Exercise instructions
For each line below that contains the string "Accept", copy that line.
+++ Provided entries +++
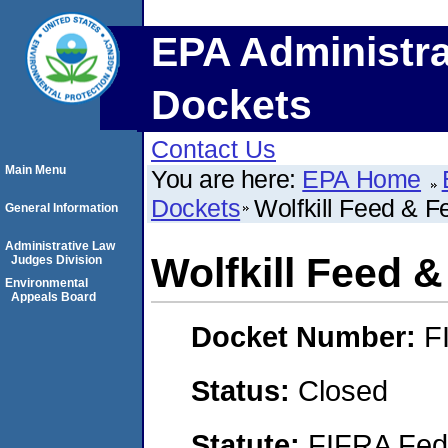
EPA Administra
Dockets
Contact Us
Main Menu
You are here:
EPA Home
Dockets
Wolfkill Feed & Fe
General Information
Administrative Law
Wolfkill Feed &
Judges Division
Environmental
Appeals Board
Docket Number:
F
Status:
Closed
Statute:
FIFRA Fede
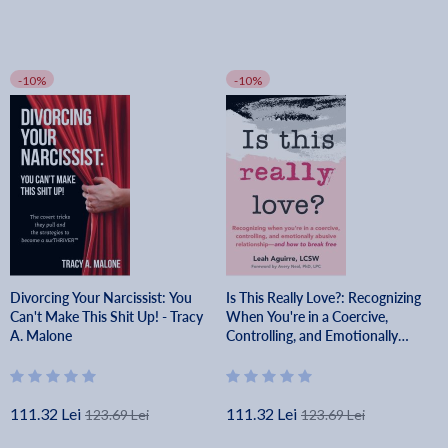
-10%
-10%
Divorcing Your Narcissist: You
Is This Really Love?: Recognizing
Can't Make This Shit Up! - Tracy
When You're in a Coercive,
A. Malone
Controlling, and Emotionally
Abusive Relationship--And How
to Break Free - Leah Aguirre
111.32 Lei
111.32 Lei
123.69 Lei
123.69 Lei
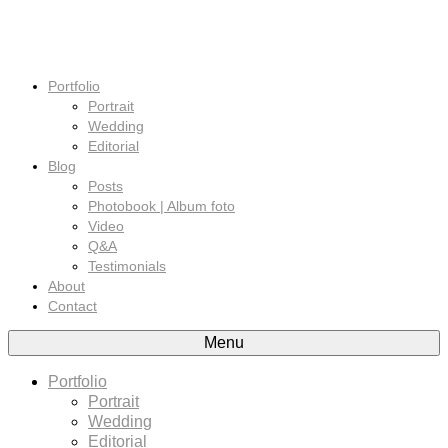
Portfolio
Portrait
Wedding
Editorial
Blog
Posts
Photobook | Album foto
Video
Q&A
Testimonials
About
Contact
Menu
Portfolio
Portrait
Wedding
Editorial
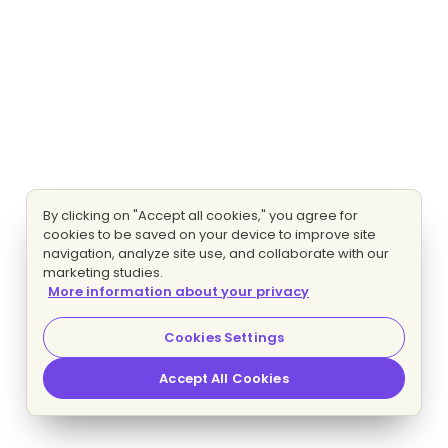
By clicking on "Accept all cookies," you agree for
cookies to be saved on your device to improve site
navigation, analyze site use, and collaborate with our
marketing studies.
More information about your privacy
Cookies Settings
Accept All Cookies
+++
Reply to the task
By clicking on "Accept all cookies," you agree for
Accept All Cookies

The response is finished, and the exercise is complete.